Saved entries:
Content starts

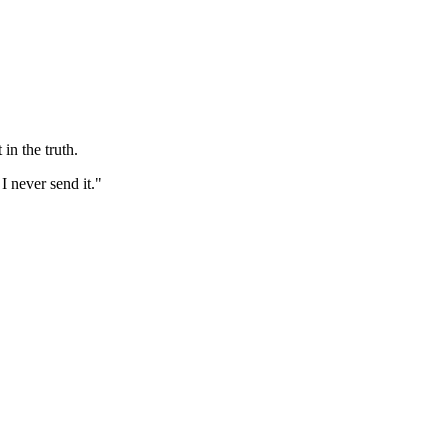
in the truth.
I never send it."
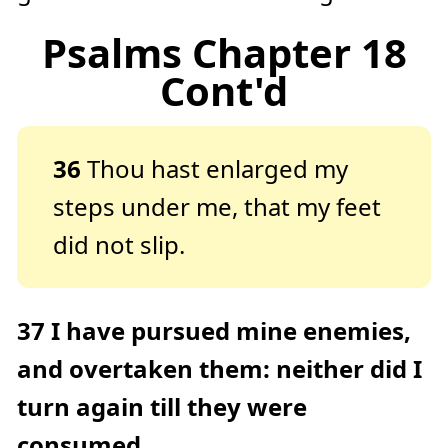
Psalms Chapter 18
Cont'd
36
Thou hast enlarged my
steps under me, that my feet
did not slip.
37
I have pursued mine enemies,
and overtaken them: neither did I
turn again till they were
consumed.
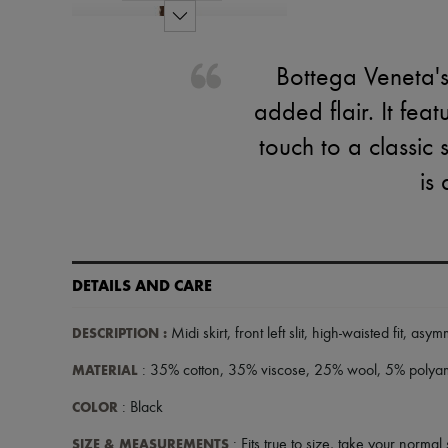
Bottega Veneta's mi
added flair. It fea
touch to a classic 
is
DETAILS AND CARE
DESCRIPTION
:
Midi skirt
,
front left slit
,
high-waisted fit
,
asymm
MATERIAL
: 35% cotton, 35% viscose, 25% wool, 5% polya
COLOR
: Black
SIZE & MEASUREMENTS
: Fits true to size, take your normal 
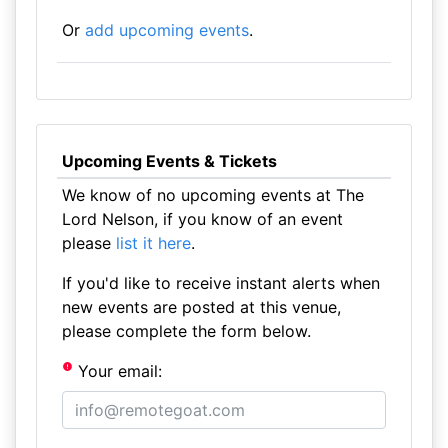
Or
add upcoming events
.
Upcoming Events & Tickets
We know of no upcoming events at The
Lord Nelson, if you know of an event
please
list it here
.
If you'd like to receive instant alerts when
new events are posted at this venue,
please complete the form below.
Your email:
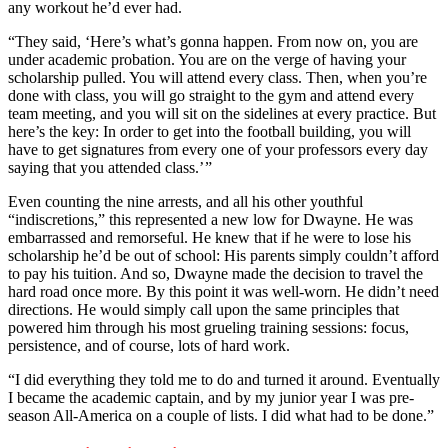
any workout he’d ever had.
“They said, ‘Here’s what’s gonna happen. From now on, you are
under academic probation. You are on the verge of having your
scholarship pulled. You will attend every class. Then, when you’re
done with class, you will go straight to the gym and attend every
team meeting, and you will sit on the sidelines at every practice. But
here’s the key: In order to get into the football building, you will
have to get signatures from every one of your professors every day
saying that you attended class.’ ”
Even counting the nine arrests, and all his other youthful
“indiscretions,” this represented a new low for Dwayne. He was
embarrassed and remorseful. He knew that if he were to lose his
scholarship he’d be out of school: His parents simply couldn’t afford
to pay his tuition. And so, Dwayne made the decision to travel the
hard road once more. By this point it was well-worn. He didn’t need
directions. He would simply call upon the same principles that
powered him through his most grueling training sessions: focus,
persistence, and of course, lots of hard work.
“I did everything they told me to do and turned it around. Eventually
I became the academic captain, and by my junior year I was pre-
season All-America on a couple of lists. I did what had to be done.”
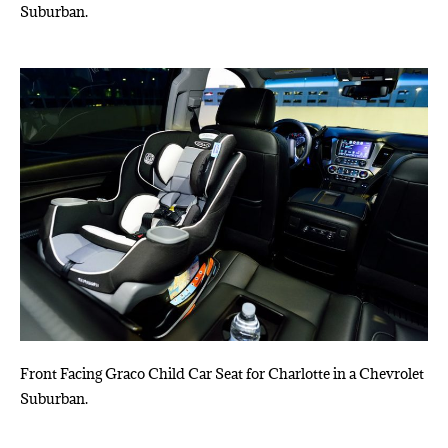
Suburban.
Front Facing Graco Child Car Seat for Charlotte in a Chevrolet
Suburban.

Content ends
Content starts

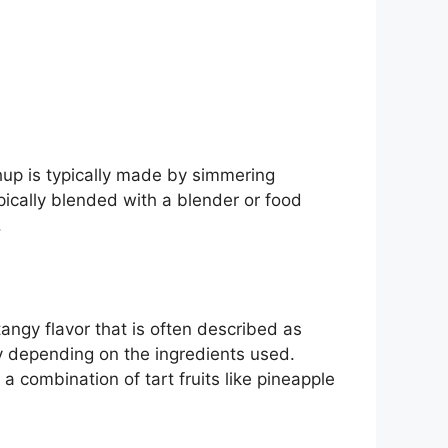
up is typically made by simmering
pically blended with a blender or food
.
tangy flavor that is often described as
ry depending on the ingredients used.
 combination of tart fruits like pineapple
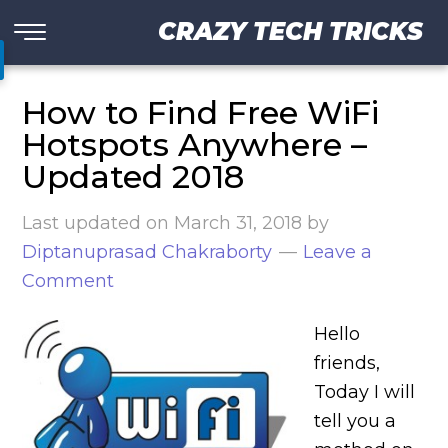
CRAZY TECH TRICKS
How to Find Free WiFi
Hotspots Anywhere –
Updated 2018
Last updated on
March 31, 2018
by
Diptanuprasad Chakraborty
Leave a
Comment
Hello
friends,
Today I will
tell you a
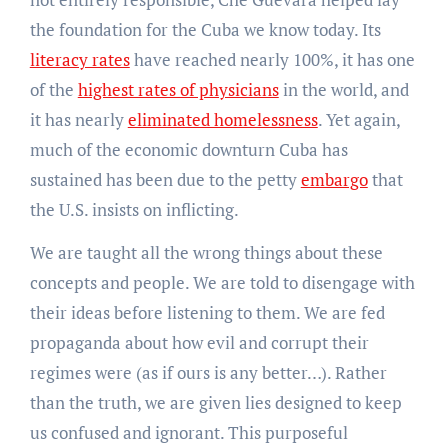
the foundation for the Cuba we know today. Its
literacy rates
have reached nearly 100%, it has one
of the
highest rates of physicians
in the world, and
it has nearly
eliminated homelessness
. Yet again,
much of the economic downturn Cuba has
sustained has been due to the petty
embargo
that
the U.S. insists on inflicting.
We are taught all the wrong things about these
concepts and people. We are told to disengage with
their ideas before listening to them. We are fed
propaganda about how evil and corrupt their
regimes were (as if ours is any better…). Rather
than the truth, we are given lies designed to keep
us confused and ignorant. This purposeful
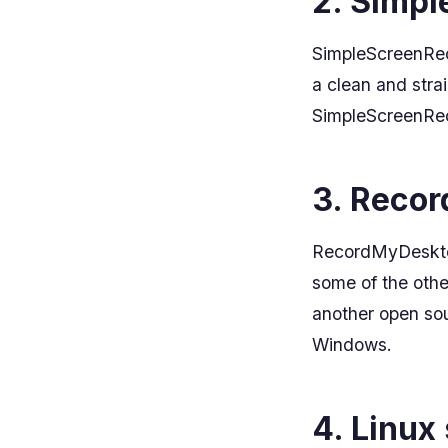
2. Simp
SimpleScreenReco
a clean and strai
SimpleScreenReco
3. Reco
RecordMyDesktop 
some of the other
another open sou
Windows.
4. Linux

Content ends

Exercise aim: Copy out the lines of the records above in which the string "academic" appears.

Written answer:
under academic probation. You are on the verge of having your
I became the academic captain, and by my junior year I was pre-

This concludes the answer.